In a way, a machine learning approach to file identification is opposed to PRONOM’s aim of having rigorous, invariant file definitions by encouraging a ‘just let the computer figure it out’ attitude. On the other hand, it is not the primary role of library staff to spend time writing rules for file identification, and the SLIM system provides a high volume of information and a judgement on the file type with better accuracy than existing tools.

To return to the opening analogy of Linear A, by recording the true the file type we are not actually providing a key to decode the file for future generations - merely recording that we interpret them in a certain way today. This will definitely not hurt future users in attempting to read old files, but a more thorough documentation - of the composition of the file structure itself - would be preferable.
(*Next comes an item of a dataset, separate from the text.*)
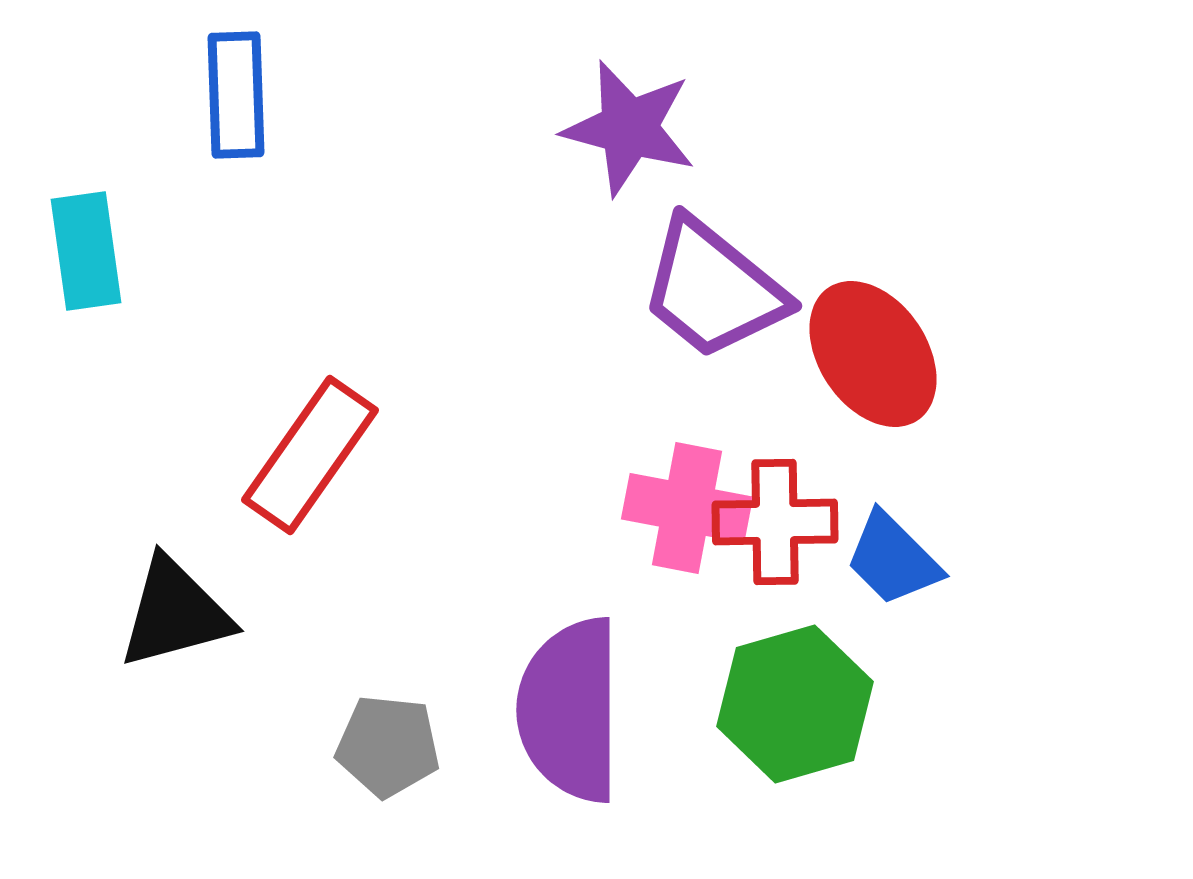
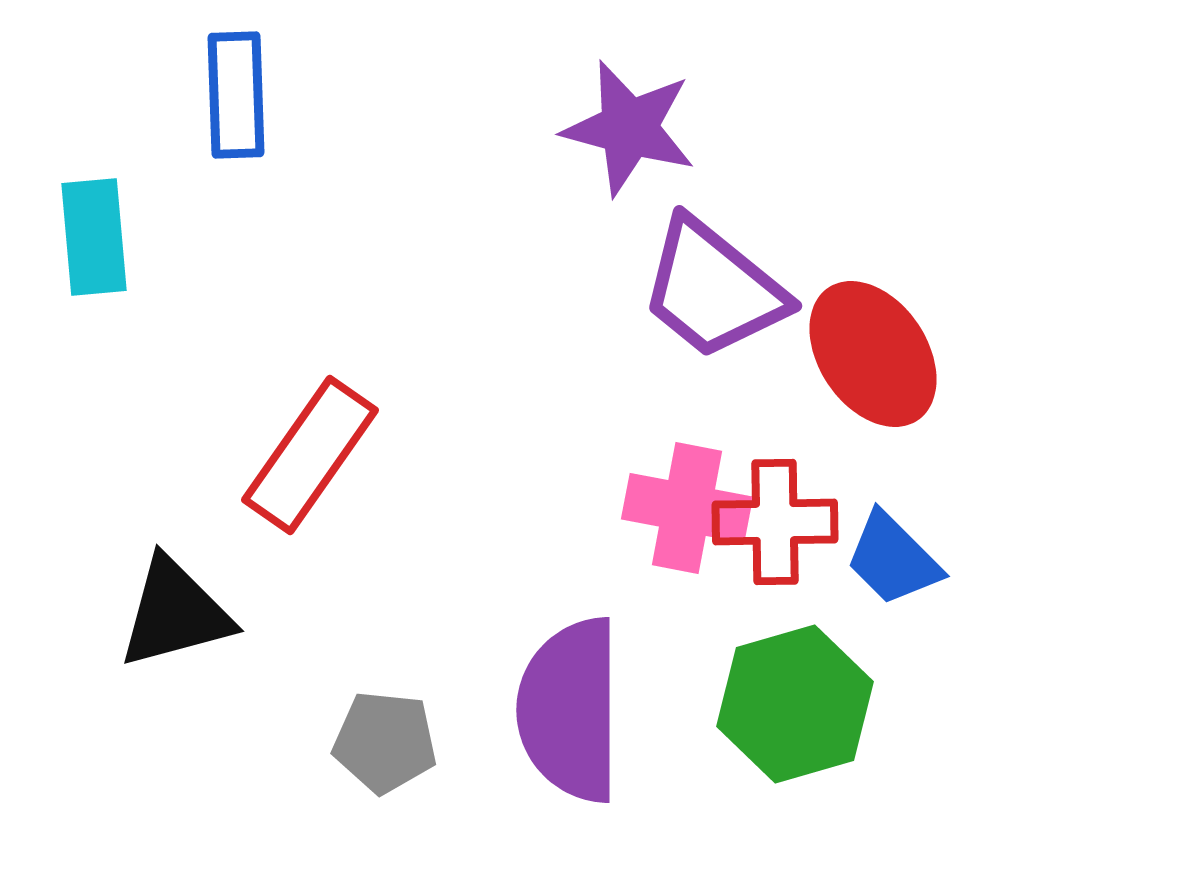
cyan rectangle: moved 8 px right, 14 px up; rotated 3 degrees clockwise
gray pentagon: moved 3 px left, 4 px up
Unfortunately, many file specifications are proprietary and so this information cannot be easily acquired.

Machine learning is often a buzzword with the nebulous promise of ‘improved performance’. Often such performance increases are dependent on the quality of the input data than the cleverness of the model. Improvements to the feature extraction model could help increase accuracy in the future – for instance by looking for maximal length repeated byte sequences and including these alongside the Unicode features. More testing against very similar file types, such as c and c++ or even Python 2 and Python 3 could push the capabilities of the tool.